Republican nominee tries to court blacks and Hispanics, but another group that leans Democratic gets less attention.
There is a third group that gets less attention, but one that provides Democrats a similar strategic edge: Asian-Americans.
Asian-Americans are the nation’s fastest-growing racial group. More than nine million of them will be eligible to vote in November, up 16% from four years ago.
The bad news for Republicans is that this growth in the Asian-American electorate appears to be accompanied by an increasing tilt toward the Democrats. One national poll of Asian-American voters earlier this year found a 12-point increase in those who identify as Democrats since 2012, to 47% from 35%.
For Mr. Trump and his party, Asian-Americans are another example of how his get-tough stance on immigration represents a two-edged sword. It has helped galvanize support and drive up enthusiasm among working-class whites, many of whom think immigration has damaged them economically and undermined the American culture they have known. Meanwhile, on the sliding scale of the diverse American electorate, votes gained there are offset by votes lost to groups who hear chants of “build that wall” as an ominous sign.
Still, the hole he and his party faces appears to be deep, including with Asian-American voters.

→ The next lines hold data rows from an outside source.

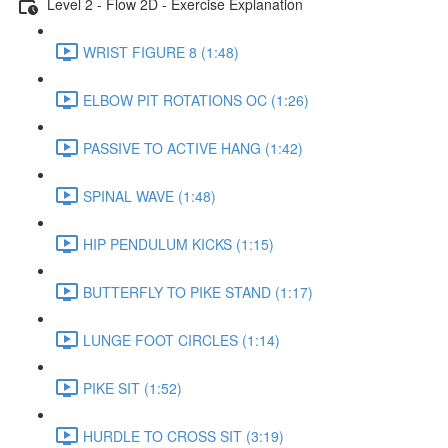
Level 2 - Flow 2D - Exercise Explanation
WRIST FIGURE 8 (1:48)
ELBOW PIT ROTATIONS OC (1:26)
PASSIVE TO ACTIVE HANG (1:42)
SPINAL WAVE (1:48)
HIP PENDULUM KICKS (1:15)
BUTTERFLY TO PIKE STAND (1:17)
LUNGE FOOT CIRCLES (1:14)
PIKE SIT (1:52)
HURDLE TO CROSS SIT (3:19)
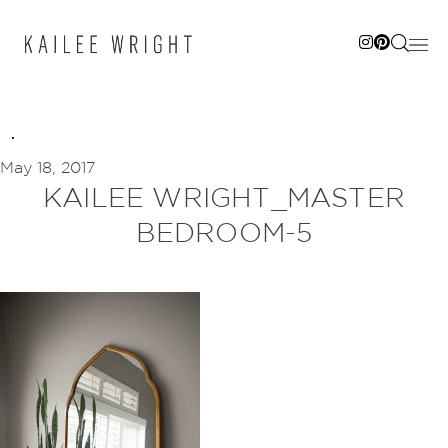
Skip
to
content
May 18, 2017
KAILEE WRIGHT_MASTER
BEDROOM-5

A survey earlier this year by the Asian and Pacific Islander American Vote project, a nonpartisan organization that works to mobilize voters of Asian heritage, found that 61% of Asian-American registered voters held an unfavorable view of Mr. Trump, while a nearly identical share held a favorable view of Mrs. Clinton. The same survey found that 40% said they would vote against a candidate who expressed “strongly anti-immigrant views,” even if they agreed with that candidate on other issues.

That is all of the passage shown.